'The Hare' Leads A Merry Chase

'The Hare' by Cesar Aira Reviewed by Marcela Valdes NPR.org. June 26, 2013.

To love the novels of Cesar Aira you must have a taste for the absurd, a tolerance for the obscurely philosophical and a willingness to laugh out loud against your better judgment. His latest novel to be translated into English, The Hare, is set in the Argentine pampas at the end of the 19th century. But don't let any veneer of realism fool you. Despite its gauchos, Indians and lyrical descriptions of Argentina's sprawling plains, The Hare doesn't approach the accuracy of An Episode in the Life of a Landscape Painter, Aira's last pampas novel to be published here. It's more like an episode of Star Trek, crossed with Lawrence of Arabia.

As in so many of Aira's novels, the hero is an earnest man with a faintly ridiculous mission. Tom Clarke, a British geographer and naturalist, roams the pampas in search of a mythical rabbit that not only jumps but flies. With him ride two Argentine sidekicks: a chatty 15-year-old boy and a taciturn gaucho with his own secret mission. Together the three horsemen visit a series of Indian tribes, becoming more and more entangled in local politics until Clarke is declared commander-in-chief of an Indian confederation and the region erupts in war. Near the book's climax, the Englishman strips off his clothes, dons Indian greasepaint, and watches a flock of giant ducks usher an enormous egg into the ocean.

Even that bizarre synopsis is too solemn for Aira's novel. From The Hare's first chapter, when a drunken dictator pirouettes on the back of a galloping horse, the plot is only loosely attached to logic.
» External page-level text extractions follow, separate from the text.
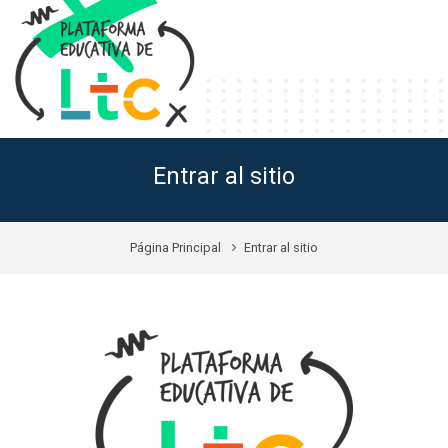
Entrar al sitio
Página Principal
Entrar al sitio
Plataforma LTC: Acceder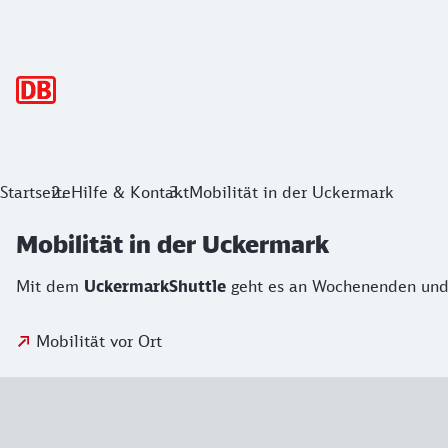
Hauptnavigation
Startseite
Hilfe & Kontakt
Mobilität in der Uckermark
Mobilität in der Uckermark
Mit dem
UckermarkShuttle
geht es an Wochenenden und 
Mobilität vor Ort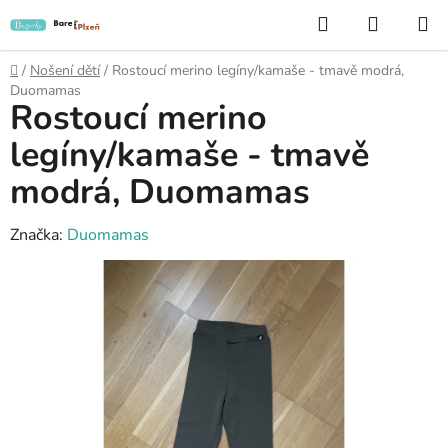
Přejít
Hledat
NÁKUP
na
KOŠÍK
obsah
Domů
/
Nošení dětí
/
Rostoucí merino legíny/kamaše - tmavě modrá,
Duomamas
Rostoucí merino
legíny/kamaše - tmavě
modrá, Duomamas
Značka:
Duomamas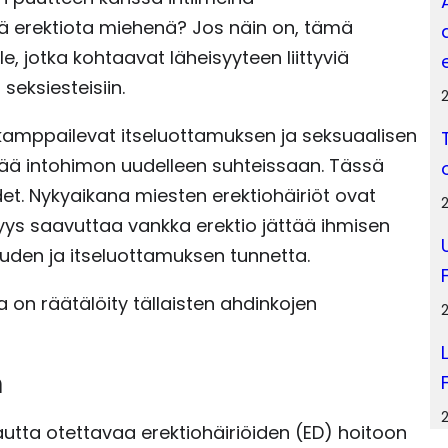
ää erektiota miehenä? Jos näin on, tämä
, jotka kohtaavat läheisyyteen liittyviä
 seksiesteisiin.
 kamppailevat itseluottamuksen ja seksuaalisen
ää intohimon uudelleen suhteissaan. Tässä
et. Nykyaikana miesten erektiohäiriöt ovat
yys saavuttaa vankka erektio jättää ihmisen
uden ja itseluottamuksen tunnetta.
 on räätälöity tällaisten ahdinkojen
n
kautta otettavaa erektiohäiriöiden (ED) hoitoon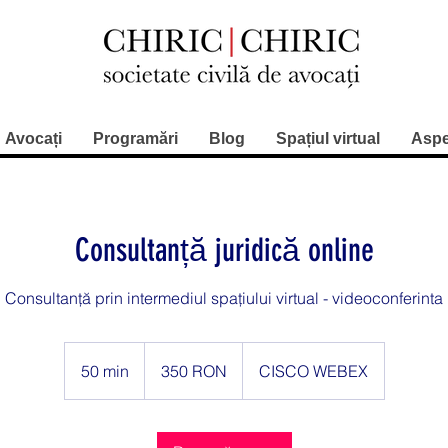
Avocați
Programări
Blog
Spațiul virtual
Aspe
Consultanță juridică online
Consultanță prin intermediul spațiului virtual - videoconferinta
350
de
50 min
5
350 RON
CISCO WEBEX
lei
românești
0
m
i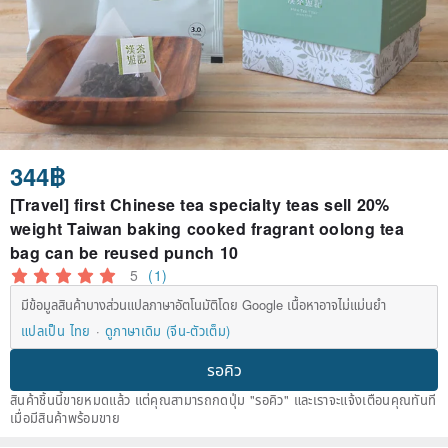
344฿
[Travel] first Chinese tea specialty teas sell 20%
weight Taiwan baking cooked fragrant oolong tea
bag can be reused punch 10
5
(1)
มีข้อมูลสินค้าบางส่วนแปลภาษาอัตโนมัติโดย Google เนื้อหาอาจไม่แม่นยำ
แปลเป็น ไทย
ดูภาษาเดิม (จีน-ตัวเต็ม)
รอคิว
สินค้าชิ้นนี้ขายหมดแล้ว แต่คุณสามารถกดปุ่ม "รอคิว" และเราจะแจ้งเตือนคุณทันที
เมื่อมีสินค้าพร้อมขาย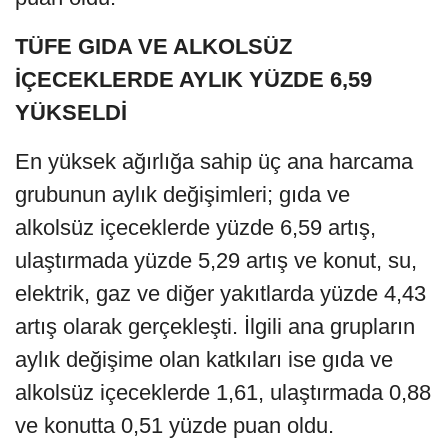
TÜFE GIDA VE ALKOLSÜZ
İÇECEKLERDE AYLIK YÜZDE 6,59
YÜKSELDİ
En yüksek ağırlığa sahip üç ana harcama
grubunun aylık değişimleri; gıda ve
alkolsüz içeceklerde yüzde 6,59 artış,
ulaştırmada yüzde 5,29 artış ve konut, su,
elektrik, gaz ve diğer yakıtlarda yüzde 4,43
artış olarak gerçekleşti. İlgili ana grupların
aylık değişime olan katkıları ise gıda ve
alkolsüz içeceklerde 1,61, ulaştırmada 0,88
ve konutta 0,51 yüzde puan oldu.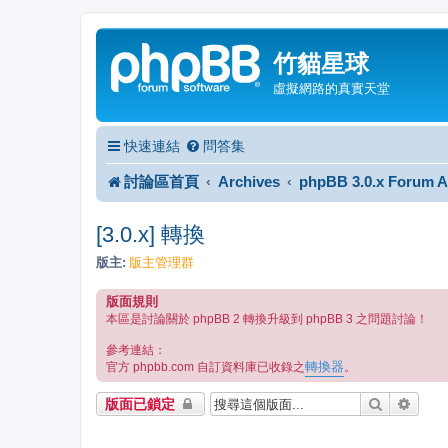
竹貓星球
虛擬網路的真實天堂
快速連結
問答集
討論區首頁
Archives
phpBB 3.0.x Forum A
[3.0.x] 轉換
版主:
版主管理群
版面規則
本區是討論關於 phpBB 2 轉換升級到 phpBB 3 之問題討論！
參考連結：
轉換器
官方 phpbb.com 自訂資料庫已收錄之
。
搜尋
進階
版面已鎖定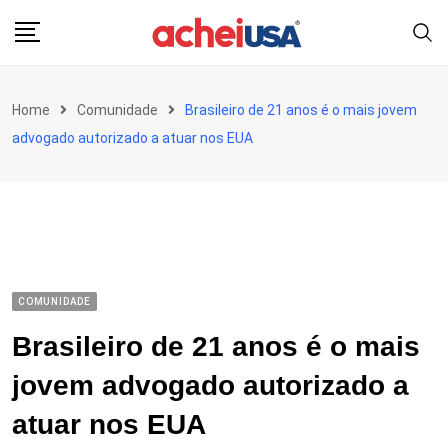
Skip
to
content
Home
Comunidade
Brasileiro de 21 anos é o mais jovem
advogado autorizado a atuar nos EUA
COMUNIDADE
Brasileiro de 21 anos é o mais
jovem advogado autorizado a
atuar nos EUA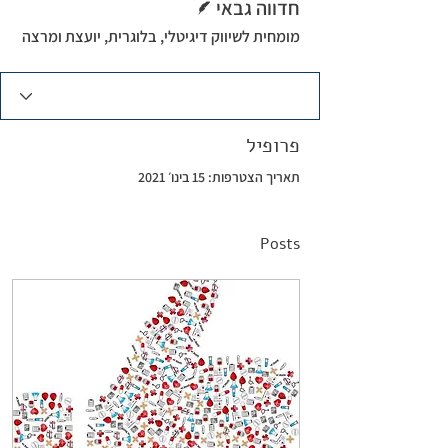
חדווה גבאי
מומחית לשיווק דיגיטלי, בלוגרית, יועצת ומרצה
פרופיל
תאריך הצטרפות: 15 בינו׳ 2021
Posts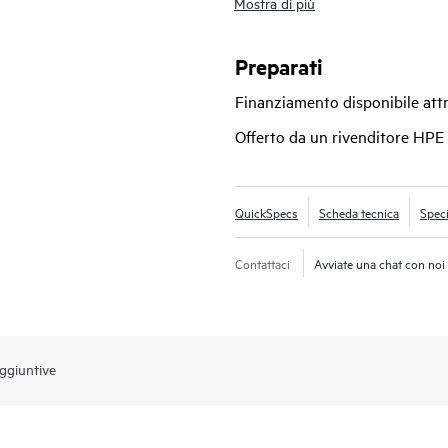
Mostra di più
Networking 9200 Series Campus Gat
rete applicando le policy in modo co
segmentazione dinamica per qualsias
Preparati
Finanziamento disponibile at
Le appliance HPE Aruba Networking 
protezione degli investimenti. Posso
Offerto da un rivenditore HPE
avanzati o distribuite come concen
sicurezza del lavoro da remoto. Le 
licenze di upgrade del software, 
QuickSpecs
Scheda tecnica
Speci
Contattaci
Avviate una chat con noi
ggiuntive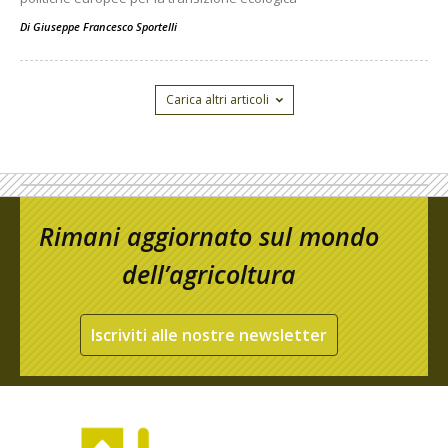
Di
Giuseppe Francesco Sportelli
Carica altri articoli
Rimani aggiornato sul mondo
dell’agricoltura
Iscriviti alle nostre newsletter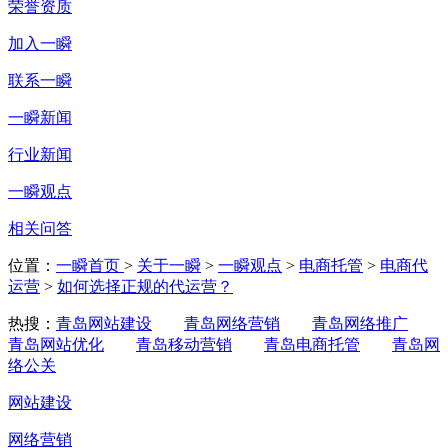
荣誉资质
加入一瞬
联系一瞬
一瞬新闻
行业新闻
一瞬观点
相关问答
位置：
一瞬首页
>
关于一瞬
>
一瞬观点
>
电商托管
>
电商代
运营
>
如何选择正规的代运营？
热搜：
青岛网站建设
青岛网络营销
青岛网络推广
青岛网站优化
青岛移动营销
青岛电商托管
青岛网
络公关
网站建设
网络营销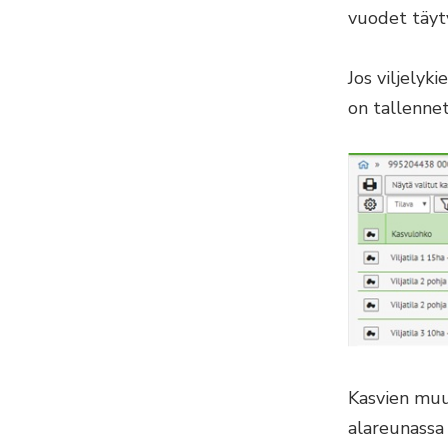
vuodet täyty
Jos viljelyki
on tallennet
Kasvien muu
alareunassa 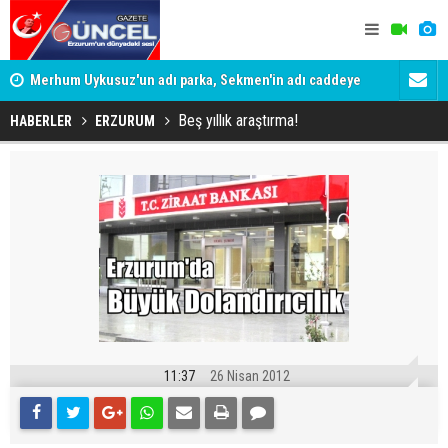
Merhum Uykusuz'un adı parka, Sekmen'in adı caddeye
Konuşanlar'
verildi
Gözaltına a
Beş yıllık araştırma!
HABERLER
ERZURUM
11:37
26 Nisan 2012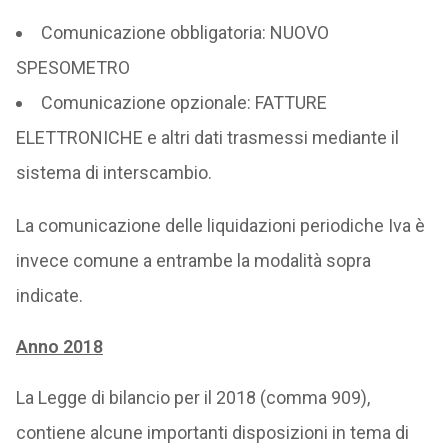
Comunicazione obbligatoria: NUOVO
SPESOMETRO
Comunicazione opzionale: FATTURE
ELETTRONICHE e altri dati trasmessi mediante il
sistema di interscambio.
La comunicazione delle liquidazioni periodiche Iva è
invece comune a entrambe la modalità sopra
indicate.
Anno 2018
La Legge di bilancio per il 2018 (comma 909),
contiene alcune importanti disposizioni in tema di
Clarke's journey through the pampas resembles a vast space voyage: long rides through desolate landscape punctuated by conversations with extraordinary grotesques. One of the tribes he meets lives underground, indulging in promiscuous sex and bartering coal for liquor. Another speaks in "monstrous sentences" designed to be incomprehensible. For better or worse, such tribes are more ontological experiments than historical re-creations. And Clarke himself is hardly more rational. His war-winning battle strategy? It's "the Great Sine Curve of the Mapuche armies, a line that would have exploded the maps if anyone had tried to trace it."